Magerealm

Any sufficiently advanced technology is indistinguishable from magic - Arthur C. Clarke

Life is a Highway

Today I was officially made lead for a team of 7 (including myself) at work. This is a step in the right direction for my career, but it makes me very nervous at the same time. Will I be able to lead effectively? Will I be able to protect the team from the managerial details that all companies have? Will I know when to follow their ideas versus when to push my own instead? So many questions, and while I hope I know the answers the only way to know is to go through the experience.

And there it is. The experience, the journey, the road you travel. Whatever cliche you want to call it by, it is what life is generally about. One of the things I think I've learned (or at least I hope this is right), is that the path you choose is more important than the place you get to. People make choices everyday. Most of the choices are mundane (what do I want for breakfast?), but some of them can have a profound impact not just your own life, but many others.

The challenge in life is making good decisions when you are presented with choices. Notice I said good decisions, not "right" decisions. In some cases, there may only be one right decision (usually those would be make a left instead of a right at Albuquerque). In most cases, things are much more ambiguous. When those choices are in front of you, you need to make the decision that is easiest for you to live with.

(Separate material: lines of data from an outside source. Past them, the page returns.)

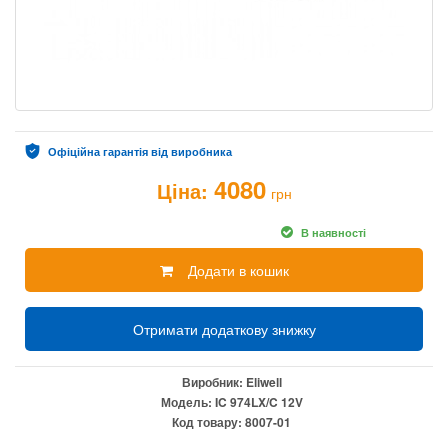
Офіційна гарантія від виробника
4080
Ціна:
грн
В наявності
Додати в кошик
Отримати додаткову знижку
Виробник:
Eliwell
Модель:
IC 974LX/C 12V
Код товару:
8007-01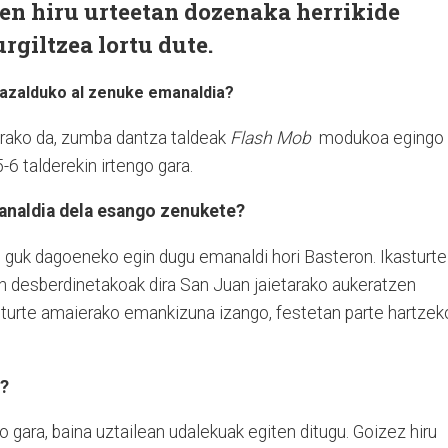
en hiru urteetan dozenaka herrikide
giltzea lortu dute.
 azalduko al zenuke emanaldia?
erako da, zumba dantza taldeak
Flash Mob
modukoa egingo
-6 talderekin irtengo gara.
analdia dela esango zenukete?
, guk dagoeneko egin dugu emanaldi hori Basteron. Ikasturt
in desberdinetakoak dira San Juan jaietarako aukeratzen
asturte amaierako emankizuna izango, festetan parte hartzek
e?
ko gara, baina uztailean udalekuak egiten ditugu. Goizez hiru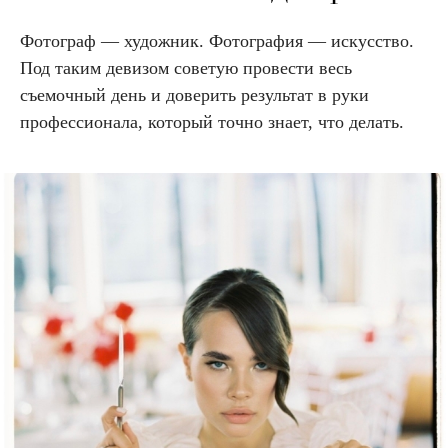
Фотограф — художник. Фотография — искусство.
Под таким девизом советую провести весь
съемочный день и доверить результат в руки
профессионала, который точно знает, что делать.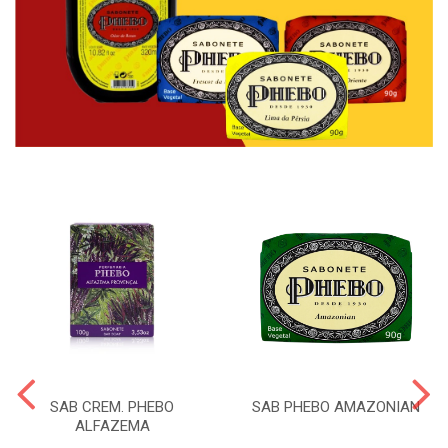
SAB CREM. PHEBO
SAB PHEBO AMAZONIAN
ALFAZEMA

One of those choices is recognizing who you are. Everyone recognizes parts of their personality, but most people don't really know themselves. For example, both Dave (friend at work) and I recognize that each of us get bored with new cars after a couple of years and need to replace them, but this is the type of observation that a casual observer could learn. The more difficult question is why do we get bored with new cars so quickly? Unfortunately, I don't know why I am like that. This is part of the reason I wonder how I will fare as a leader. I've never really been in that position before, and I haven't seen enough of my personality when put under pressure to know.

Something I do recognize is that when I get stressed, I need a way to vent the steam. Big vacations (Italy, Hawaii), weekend trips (Las Vegas, Zion), and just relaxing on weekends all help with this. So long as I spread them all out I can stay relatively stress free (it is amazing how sitting on Kahekili beach in Maui with a Mai-Tai can relax you), but sometimes I need something to make me focus on something completely different. To that end, I will likely go sky-diving again some time in late September or October. One of my other friends at work (John) has said he wants to go too. This is probably a pretty good thing, as AM isn't exactly excited about jumping out of an airplane again in her lifetime.